Samuel Schülein, Jens Barth, Alexander Rampp, Roland Rupprecht, Björn M. Eskofier, Jürgen Winkler, Karl-Günter Gaßmann, Jochen Klucken

Abstract

In an increasing aging society, reduced mobility is one of the most important factors limiting activities of daily living and overall quality of life. The ability to walk independently contributes to the mobility, but is increasingly restricted by numerous diseases that impair gait and balance. The aim of this cross-sectional observation study was to examine whether spatio-temporal gait parameters derived from mobile instrumented gait analysis can be used to measure the gait stabilizing effects of a wheeled walker (WW) and whether these gait parameters may serve as surrogate marker in hospitalized patients with multifactorial gait and balance impairment. One hundred six patients (ages 68-95) wearing inertial sensor equipped shoes passed an instrumented walkway with and without gait support from a WW. The walkway assessed the risk of falling associated gait parameters velocity, swing time, stride length, stride time- and double support time variability. Inertial sensor-equipped shoes measured heel strike and toe off angles, and foot clearance.
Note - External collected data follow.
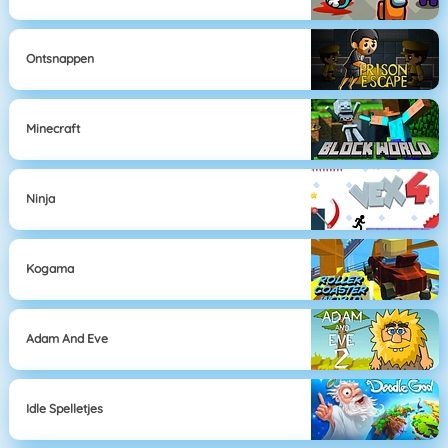
Ontsnappen
Minecraft
Ninja
Kogama
Adam And Eve
Idle Spelletjes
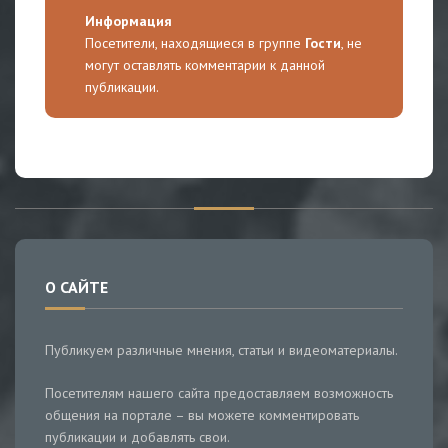
Информация
Посетители, находящиеся в группе
Гости
, не
могут оставлять комментарии к данной
публикации.
О САЙТЕ
Публикуем различные мнения, статьи и видеоматериалы.
Посетителям нашего сайта предоставляем возможность
общения на портале – вы можете комментировать
публикации и добавлять свои.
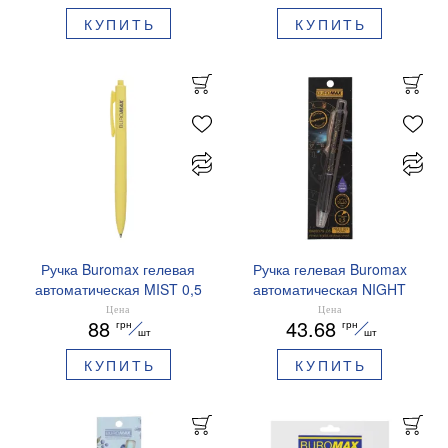
КУПИТЬ
КУПИТЬ
Ручка Buromax гелевая
Ручка гелевая Buromax
автоматическая MIST 0,5
автоматическая NIGHT
мм синие чернила
SKY ZODIAC 0.5 мм
Цена
Цена
88
43.68
грн
грн
BM.83103
ароматизированный грипп
шт
шт
синие чернила BM.8379-
КУПИТЬ
КУПИТЬ
01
The use of a WW improved the risk of spatio-temporal parameters velocity, swing time, stride length and the sagittal plane associated parameters heel strike and toe off angles in all patients. First-time users (FTUs) showed similar gait parameter improvement patterns as frequent WW users (FUs). However, FUs with higher levels of gait impairment improved more in velocity, stride length and toe off angle compared to the FTUs. The impact of a WW can be quantified objectively by instrumented gait assessment. Thus, objective gait parameters may serve as surrogate markers for the use of walking aids in patients with gait and balance impairments.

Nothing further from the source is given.